Wouldn't it be nice to add more examples of how to reverse proxying with Nginix and having another section with an in-depth look at SSL security like here [1]? --T.ask (talk) 11:16, 9 March 2014 (UTC)

systemd fails to start php-fpm with settings in this article

systemd gave error "Failed to get D-Bus connection". To fix, change the following in /etc/php/php-fpm.conf :

;error_log = log/php-fpm.log

to

error_log = /var/log/php-fpm.log

Not sure if this is confirmed, but seems to be common. Source: Installing Nginx With PHP5

Does anybody with wikiskills want to make the changes? I am new to wiki editing.

Check Help:Editing and Help:Style, it is a good opportunity to get involved. -- Fengchao (talk) 05:54, 20 March 2013 (UTC)

Running nginx jailed

Wouldn't be better to use systemd's RootDirectory= User= & Group= Options in the [Service] section instead of running each Exec* with chroot?
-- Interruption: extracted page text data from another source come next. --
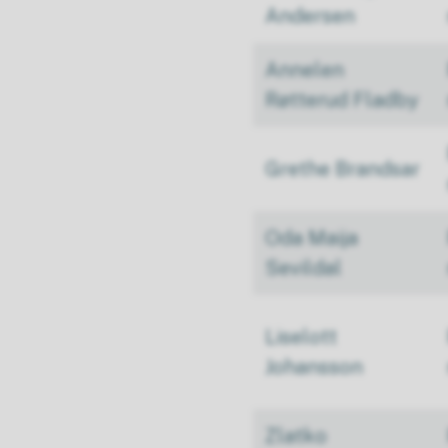
Andersen
Annelen
Røtterud Fladby
Grethe Brandsar
Oda Maija
Sevildal
Liselott
Johansson
Zlatko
/etc/sistemd/system/nginx.service
[Unit]
Description=A high performance web server and a reverse proxy server
After=syslog.target network.target

[Service]
Type=forking
RootDirectory=/srv/http
User=http
Group=http
PIDFile=/run/nginx.pid
ExecStartPre=/usr/sbin/nginx -t -q -g 'pid /run/nginx.pid; daemon on; master_process on;'
ExecStart=/usr/sbin/nginx -g 'pid /run/nginx.pid; daemon on; master_process on;'
ExecReload=/usr/sbin/nginx -g 'pid /run/nginx.pid; daemon on; master_process on;' -s reload
ExecStop=/usr/sbin/nginx -g 'pid /run/nginx.pid;' -s quit

[Install]
WantedBy=multi-user.target

Also Jail's /tmp and /run tmpfs should be added to fstab for the service to load on reboot.

Bash Script for the Whole Setup

I've created a bash script to run all the steps in the setup described in the main article:

https://gist.github.com/adityamukho/7365731

This can be used as is, for 64-bit systems. For 32-bit systems, a few modifications need to be made, esp line 41.

Copying libraries

This one-liner should take care of all the libraries, not just the ones in /usr/lib, provided they are all listed as absolute paths:

# ldd /usr/bin/nginx | sed -n 's!.*\(\s\|^\)\(/\S\+\).*!\2!p' | while read -r LIB; do cp "$LIB" "$JAIL$LIB"; done

I too have made a bash script which automates this tutorial:

https://github.com/bdusell/make-jailed-nginx/blob/master/make-jailed-nginx

CA certificates

I would suggest adding a comment about tls-ca-bundle.pem file that should be made available from chroot jail. I was running mantis on installation described in this wiki and found out emails have not been working. After making tls-ca-bundle.pem available everything is working again.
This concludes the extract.